_TASK TO CARRY OUT_.
Instruction for the entries that follow: retype exactly the lines from the line with "Below the fields" to the line with "be collated into", both included, and omit all others.

_MATERIAL PROVIDED_.
**********

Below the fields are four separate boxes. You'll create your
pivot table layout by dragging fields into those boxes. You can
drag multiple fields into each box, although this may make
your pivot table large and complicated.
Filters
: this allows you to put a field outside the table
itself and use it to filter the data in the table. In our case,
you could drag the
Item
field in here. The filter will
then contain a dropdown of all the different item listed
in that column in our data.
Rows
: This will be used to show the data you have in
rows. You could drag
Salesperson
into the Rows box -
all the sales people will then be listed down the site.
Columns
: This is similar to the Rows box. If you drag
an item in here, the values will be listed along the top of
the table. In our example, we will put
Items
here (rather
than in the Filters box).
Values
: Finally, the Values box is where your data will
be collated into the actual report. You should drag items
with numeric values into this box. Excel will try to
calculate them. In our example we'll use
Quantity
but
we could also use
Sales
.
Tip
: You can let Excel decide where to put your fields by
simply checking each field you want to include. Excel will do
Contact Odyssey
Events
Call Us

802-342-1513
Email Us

**********

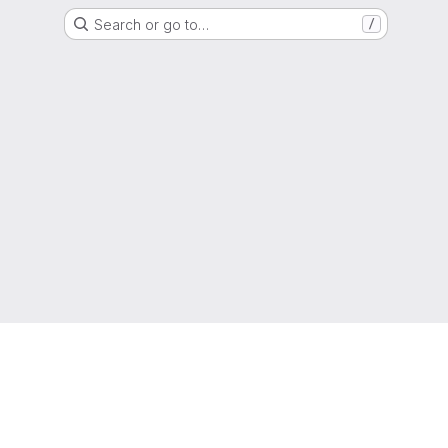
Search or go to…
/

**********

_ANSWER BOX_.
Below the fields are four separate boxes. You'll create your
pivot table layout by dragging fields into those boxes. You can
drag multiple fields into each box, although this may make
your pivot table large and complicated.
Filters
: this allows you to put a field outside the table
itself and use it to filter the data in the table. In our case,
you could drag the
Item
field in here. The filter will
then contain a dropdown of all the different item listed
in that column in our data.
Rows
: This will be used to show the data you have in
rows. You could drag
Salesperson
into the Rows box -
all the sales people will then be listed down the site.
Columns
: This is similar to the Rows box. If you drag
an item in here, the values will be listed along the top of
the table. In our example, we will put
Items
here (rather
than in the Filters box).
Values
: Finally, the Values box is where your data will
be collated into the actual report. You should drag items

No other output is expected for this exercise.